Nothing in the records may be altered. Repeat them in full.

═══ AVAILABLE DATA ═══

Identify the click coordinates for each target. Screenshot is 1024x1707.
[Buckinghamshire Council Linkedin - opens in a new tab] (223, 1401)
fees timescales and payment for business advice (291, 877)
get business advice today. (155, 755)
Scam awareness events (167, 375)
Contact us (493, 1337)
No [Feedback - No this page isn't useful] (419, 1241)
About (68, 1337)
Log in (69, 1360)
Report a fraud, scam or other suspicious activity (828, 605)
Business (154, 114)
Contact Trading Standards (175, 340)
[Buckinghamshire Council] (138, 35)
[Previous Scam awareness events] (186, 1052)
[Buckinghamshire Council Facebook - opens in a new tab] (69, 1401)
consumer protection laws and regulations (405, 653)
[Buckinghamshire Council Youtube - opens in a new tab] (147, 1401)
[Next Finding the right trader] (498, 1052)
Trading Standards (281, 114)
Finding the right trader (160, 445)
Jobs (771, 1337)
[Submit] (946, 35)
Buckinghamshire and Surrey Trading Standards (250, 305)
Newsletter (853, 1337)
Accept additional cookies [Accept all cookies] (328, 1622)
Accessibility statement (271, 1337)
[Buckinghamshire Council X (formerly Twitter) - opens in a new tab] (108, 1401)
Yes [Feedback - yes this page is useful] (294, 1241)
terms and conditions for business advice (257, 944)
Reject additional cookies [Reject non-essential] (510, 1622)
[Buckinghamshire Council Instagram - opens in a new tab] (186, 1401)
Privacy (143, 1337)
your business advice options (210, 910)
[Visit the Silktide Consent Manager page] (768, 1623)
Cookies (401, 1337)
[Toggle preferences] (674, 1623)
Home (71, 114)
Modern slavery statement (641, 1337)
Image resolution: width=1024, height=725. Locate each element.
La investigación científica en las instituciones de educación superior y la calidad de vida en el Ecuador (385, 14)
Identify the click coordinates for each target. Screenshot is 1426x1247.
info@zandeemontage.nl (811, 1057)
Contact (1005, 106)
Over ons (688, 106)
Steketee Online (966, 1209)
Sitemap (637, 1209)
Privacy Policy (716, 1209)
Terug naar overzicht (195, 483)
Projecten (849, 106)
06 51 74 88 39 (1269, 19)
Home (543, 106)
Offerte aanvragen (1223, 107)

═══

TASK ANSWER:
Identify the click coordinates for each target. Screenshot is 1024x1707.
[Buckinghamshire Council Linkedin - opens in a new tab] (223, 1401)
fees timescales and payment for business advice (291, 877)
get business advice today. (155, 755)
Scam awareness events (167, 375)
Contact us (493, 1337)
No [Feedback - No this page isn't useful] (419, 1241)
About (68, 1337)
Log in (69, 1360)
Report a fraud, scam or other suspicious activity (828, 605)
Business (154, 114)
Contact Trading Standards (175, 340)
[Buckinghamshire Council] (138, 35)
[Previous Scam awareness events] (186, 1052)
[Buckinghamshire Council Facebook - opens in a new tab] (69, 1401)
consumer protection laws and regulations (405, 653)
[Buckinghamshire Council Youtube - opens in a new tab] (147, 1401)
[Next Finding the right trader] (498, 1052)
Trading Standards (281, 114)
Finding the right trader (160, 445)
Jobs (771, 1337)
[Submit] (946, 35)
Buckinghamshire and Surrey Trading Standards (250, 305)
Newsletter (853, 1337)
Accept additional cookies [Accept all cookies] (328, 1622)
Accessibility statement (271, 1337)
[Buckinghamshire Council X (formerly Twitter) - opens in a new tab] (108, 1401)
Yes [Feedback - yes this page is useful] (294, 1241)
terms and conditions for business advice (257, 944)
Reject additional cookies [Reject non-essential] (510, 1622)
[Buckinghamshire Council Instagram - opens in a new tab] (186, 1401)
Privacy (143, 1337)
your business advice options (210, 910)
[Visit the Silktide Consent Manager page] (768, 1623)
Cookies (401, 1337)
[Toggle preferences] (674, 1623)
Home (71, 114)
Modern slavery statement (641, 1337)
Image resolution: width=1024, height=725. Locate each element.
La investigación científica en las instituciones de educación superior y la calidad de vida en el Ecuador (385, 14)
Identify the click coordinates for each target. Screenshot is 1426x1247.
info@zandeemontage.nl (811, 1057)
Contact (1005, 106)
Over ons (688, 106)
Steketee Online (966, 1209)
Sitemap (637, 1209)
Privacy Policy (716, 1209)
Terug naar overzicht (195, 483)
Projecten (849, 106)
06 51 74 88 39 (1269, 19)
Home (543, 106)
Offerte aanvragen (1223, 107)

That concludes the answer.